Liczba wyświetleń: 1362
Minister edukacji Barbara Nowacka była gościem Bogdana Rymanowskiego w Radiu ZET. Padły m.in. pytania o prace domowe i edukację ekonomiczną. Odpowiedzi mogą niepokoić.
Nowacka podczas wywiadu mówiła m.in. o likwidacji zadań domowych. W tym kontekście minister była pytana o słowa Jarosława Kaczyńskiego, który stwierdził, że młodzi Polacy bez obowiązkowych zadań do zrobienia w domu staną się parobkami w Europie. „Bardzo cenię sobie głębię przemyśleń i wszechstronną wiedzę prezesa Kaczyńskiego, ale mam poczucie, że o edukacji wie niewiele. W szczególności o edukacji w XXI wieku” – grzmiała. „Rozumiem, że pan Kaczyński ma głębokie wspomnienia ze szkoły, jak cudownie było, jak nauczyciele się na niego wydzierali, jak wszystko mu kazali, jak szkoła była opresyjna, ale żyjemy w XXI wieku” – dodała.
Według Nowackiej to rodzice zgłaszają do niej, że zadań domowych jest za dużo – ponieważ chcieliby więcej czasu spędzać z dziećmi nie na odrabianiu lekcji. „Dzieciaki są dziś przemęczone, przeuczone, gonią i dzieci i nauczyciele za programem” – oceniła. Co więcej, dodała, że „dobre oceny z prac domowych przynoszą te dzieci, których rodziców stać na korepetycję albo stać na oddanie własnego czasu, albo kompetencji, żeby się z dzieckiem nauczyć”. Nowacka stwierdziła też, że to prace domowe są „jednym z najczęstszych powodów konfliktów pomiędzy dziećmi a rodzicami”. „Wszystkie badania pokazują, że bez względu na to, ile jest tych prac domowych, to nie zmienia to kompetencji osoby, która kończy szkołę” – zaznaczyła.
Nowacka powołała się też na badania międzynarodowe, w których Polska była w czołówce pod względem czasu spędzonego przez uczniów na uczeniu się w domu. „Dzieci muszą mieć trochę też czasu na odpoczynek. To jest prawo człowieka – odpocząć” – dodała.
Redukowane mają być jednak nie tylko zadania domowe. „86 proc. Polaków chce, aby do szkół zostały wprowadzone lekcje z ekonomii i finansów, pomysł popiera też minister Wieczorek. Czy posłuchacie głosu obywateli?” – pytał jeden z internautów.

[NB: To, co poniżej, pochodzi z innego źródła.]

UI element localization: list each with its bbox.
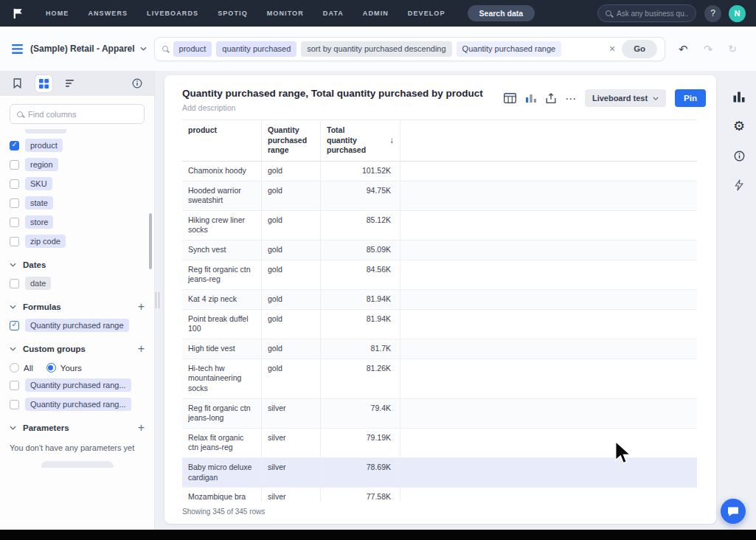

„My szykujemy, tak jak wspomniałam, dużą reformę, gdzie też widzimy, że niektóre treści trzeba uwspółcześnić. W tej chwili nie dokładamy żadnych nowych przedmiotów, bo dzieci mają po prostu za dużo przedmiotów. Najpierw zredukujmy wiedzę, którą dzisiaj im wtłaczamy do głów, a później przyjrzyjmy się, co zrobić, żeby ta wiedza była nowoczesna i to będzie mniej więcej plan na 2026 lub 2027 rok” – oświadczyła Nowacka.
„Czyli lekcja ekonomii 2026/2027 ewentualnie?” – dopytywał Rymanowski.
„Nie wykluczam dodawania modułów, ale na pewno nie więcej godzin” – zastrzegła minister.
„Nie dodatkowych przedmiotów, ok” – wtrącił prowadzący.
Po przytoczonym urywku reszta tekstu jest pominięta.